Он, казалось, понял её — совершенно для меня непостижимые — слова, просиял, поцеловал её и перевёл взгляд на подходившего к нам Ананду.
— Довольно вам страдать, Борис Федорович, — ласково, но, как мне показалось, с некоторым упрёком сказал он. — Я вам всё время говорил, что вас губит страх. И если бы вы верили мне на самом деле так, как говорите, вы не были бы больны; и Анна так бы не страдала. Возьмите себя в руки. Ведь вы сейчас совершенно здоровы, у вас нигде ничего не болит. Если бы мой дядя был здесь, подле вас? Как бы вы взглянули в его светлое лицо? Разве вы не обещали, что не допустите в сердце страх?
— Я очень виноват, очень виноват, — сказал, вздыхая, Строганов. — Но когда дело идёт о моём единственном сокровище, об Анне, которой уже десять дней грозит ужасная опасность, — поймите меня, Ананда, мой великий, великодушный друг и защитник! Это единственное моё уязвимое место, где я не в силах победить страх.
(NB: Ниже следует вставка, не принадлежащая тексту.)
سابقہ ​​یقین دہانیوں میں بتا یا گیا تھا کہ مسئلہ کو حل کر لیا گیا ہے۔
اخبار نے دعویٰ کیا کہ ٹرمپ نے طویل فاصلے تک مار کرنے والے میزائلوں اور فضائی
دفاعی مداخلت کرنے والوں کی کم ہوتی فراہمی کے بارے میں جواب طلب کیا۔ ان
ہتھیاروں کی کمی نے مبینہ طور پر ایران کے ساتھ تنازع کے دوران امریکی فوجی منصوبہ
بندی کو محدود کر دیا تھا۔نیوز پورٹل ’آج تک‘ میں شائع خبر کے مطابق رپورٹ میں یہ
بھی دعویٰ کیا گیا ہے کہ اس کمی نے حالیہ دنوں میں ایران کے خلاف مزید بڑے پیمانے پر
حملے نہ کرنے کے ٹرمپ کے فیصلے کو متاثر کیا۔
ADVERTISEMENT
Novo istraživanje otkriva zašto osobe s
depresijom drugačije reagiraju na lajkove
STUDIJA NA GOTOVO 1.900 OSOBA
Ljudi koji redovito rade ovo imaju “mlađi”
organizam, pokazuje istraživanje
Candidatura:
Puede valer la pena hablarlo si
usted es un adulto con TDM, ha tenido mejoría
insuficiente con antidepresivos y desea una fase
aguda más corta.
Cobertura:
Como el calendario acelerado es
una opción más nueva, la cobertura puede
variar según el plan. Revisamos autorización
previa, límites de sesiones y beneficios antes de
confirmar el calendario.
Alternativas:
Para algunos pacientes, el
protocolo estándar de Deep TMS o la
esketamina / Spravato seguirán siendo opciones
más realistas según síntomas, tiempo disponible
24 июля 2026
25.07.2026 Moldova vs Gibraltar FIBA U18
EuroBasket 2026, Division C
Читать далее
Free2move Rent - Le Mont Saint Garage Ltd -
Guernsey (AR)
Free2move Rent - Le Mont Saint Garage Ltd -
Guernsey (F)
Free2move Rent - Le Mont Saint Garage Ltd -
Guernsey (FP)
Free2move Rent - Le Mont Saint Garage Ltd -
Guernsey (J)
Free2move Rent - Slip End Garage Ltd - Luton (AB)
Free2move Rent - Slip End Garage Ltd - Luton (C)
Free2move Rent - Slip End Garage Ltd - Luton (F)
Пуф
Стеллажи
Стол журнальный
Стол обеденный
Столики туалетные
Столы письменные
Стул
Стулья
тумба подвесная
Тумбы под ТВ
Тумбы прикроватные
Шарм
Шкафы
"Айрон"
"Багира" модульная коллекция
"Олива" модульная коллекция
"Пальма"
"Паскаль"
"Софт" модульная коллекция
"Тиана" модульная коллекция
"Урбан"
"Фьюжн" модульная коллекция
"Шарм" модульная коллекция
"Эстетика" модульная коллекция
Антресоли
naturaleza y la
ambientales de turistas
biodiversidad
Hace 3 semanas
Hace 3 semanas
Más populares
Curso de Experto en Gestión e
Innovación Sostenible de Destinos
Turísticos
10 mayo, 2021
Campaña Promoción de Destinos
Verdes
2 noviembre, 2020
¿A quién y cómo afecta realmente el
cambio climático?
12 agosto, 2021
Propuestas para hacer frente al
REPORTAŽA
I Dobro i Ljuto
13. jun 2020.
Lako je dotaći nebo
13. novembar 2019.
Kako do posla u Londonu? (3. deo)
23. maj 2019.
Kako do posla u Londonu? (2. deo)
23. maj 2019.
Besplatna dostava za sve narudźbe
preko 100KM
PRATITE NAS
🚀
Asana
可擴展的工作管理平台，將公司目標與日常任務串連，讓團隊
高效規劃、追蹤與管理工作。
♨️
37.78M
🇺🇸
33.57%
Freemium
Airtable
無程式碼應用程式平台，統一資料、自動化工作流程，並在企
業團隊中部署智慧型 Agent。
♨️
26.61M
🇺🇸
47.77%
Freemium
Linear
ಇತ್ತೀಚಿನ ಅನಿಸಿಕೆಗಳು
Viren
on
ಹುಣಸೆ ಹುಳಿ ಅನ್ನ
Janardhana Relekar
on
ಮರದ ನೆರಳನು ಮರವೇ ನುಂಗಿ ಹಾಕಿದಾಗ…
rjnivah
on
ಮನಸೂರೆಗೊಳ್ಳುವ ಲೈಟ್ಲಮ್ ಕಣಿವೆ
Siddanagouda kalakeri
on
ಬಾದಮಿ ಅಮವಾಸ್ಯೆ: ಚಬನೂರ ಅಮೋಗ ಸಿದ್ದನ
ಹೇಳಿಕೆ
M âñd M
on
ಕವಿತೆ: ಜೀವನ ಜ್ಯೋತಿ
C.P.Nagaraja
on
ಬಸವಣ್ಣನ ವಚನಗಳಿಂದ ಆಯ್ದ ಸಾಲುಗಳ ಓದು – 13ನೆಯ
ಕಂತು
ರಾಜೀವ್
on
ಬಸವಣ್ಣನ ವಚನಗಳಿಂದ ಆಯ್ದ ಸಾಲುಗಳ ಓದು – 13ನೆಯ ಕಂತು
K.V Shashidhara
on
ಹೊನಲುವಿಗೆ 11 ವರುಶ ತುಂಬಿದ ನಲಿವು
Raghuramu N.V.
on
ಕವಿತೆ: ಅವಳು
— Так вот и проходит жизнь людей, в постоянных заблуждениях. Оглянитесь назад, на прожитые вами десять дней. Что случилось с нею? Она жива, здорова и… счастлива сейчас. Разве не вы своими страхами и скорбью измучили её? И если уж вы хотите знать… — Ананда замолчал на миг, как бы к чему-то прислушиваясь… — то опасность грозила Анне — или, вернее, вам, так как вы могли потерять её, — здесь, сейчас, когда она играла, а вы и не подозревали об этом. Как и не подозреваете того, что вы сами, своим же страхом поставили её у предела…
Ананда замолчал, нежно взял обе руки Анны в свои, поднёс их к губам, улыбнулся, обнял её своей левой рукой и поцеловал в лоб.
— Нет места сомнениям в сердце верном. А когда они проникают в сердце, происходит революция, разрушающая гармонию. Помни, друг Анна, что вторично вырвать тебя из бури, в которую ты попала сейчас, к ней не готовая, — я уже не смогу. Думай не о своих путях как о путях отречения; но о пути всех тебе близких по духу, на котором ты — сила и мир, если живёшь в гармонии. Но если в твоём сердце будут жить сомнение и половинчатость, рухнешь сама и увлечёшь за собой своих любимых. Вслед за сомнениями вползает страх, а там… опять попадёшь в ту бурю, где была сейчас, и, повторяю, — я уже не смогу вырвать тебя из неё.
Он ещё раз поцеловал Анну в лоб. Только сейчас я заметил, как он бледен, измучен, точно не Ананда стоял предо мною, а тень его.
Снова я ничего не понял, только защемило сердце. "Что могло так надорвать силы Ананды? Почему на его гладком лбу поперечная морщина? Почему И. так суров и скорбен?" — думал я.
Все эти вопросы остались без ответа, а в сердце моём удвоилась преданность моим друзьям.
Никому не хотелось чая, но чтобы не обидеть радушного хозяина, мы выпили по чашке и разошлись.
Я искал Генри, но он исчез. А мне так хотелось хоть чем-нибудь облегчить его муку.
— У каждого — свой путь, — сказал мне Ананда, когда я столкнулся с ним у двери. — Тебе сейчас — готовиться к ответу, его спрошу завтра. Если бы даже Генри и захотел говорить с тобой до этого срока, — я запрещаю тебе это. Ты видел, к чему ведёт непослушание. Ты смутно понял сейчас, куда уводит сомнение. Отдай себе во всём отчёт, не ищи помощи ни в ком и решай свою задачу в одиночестве.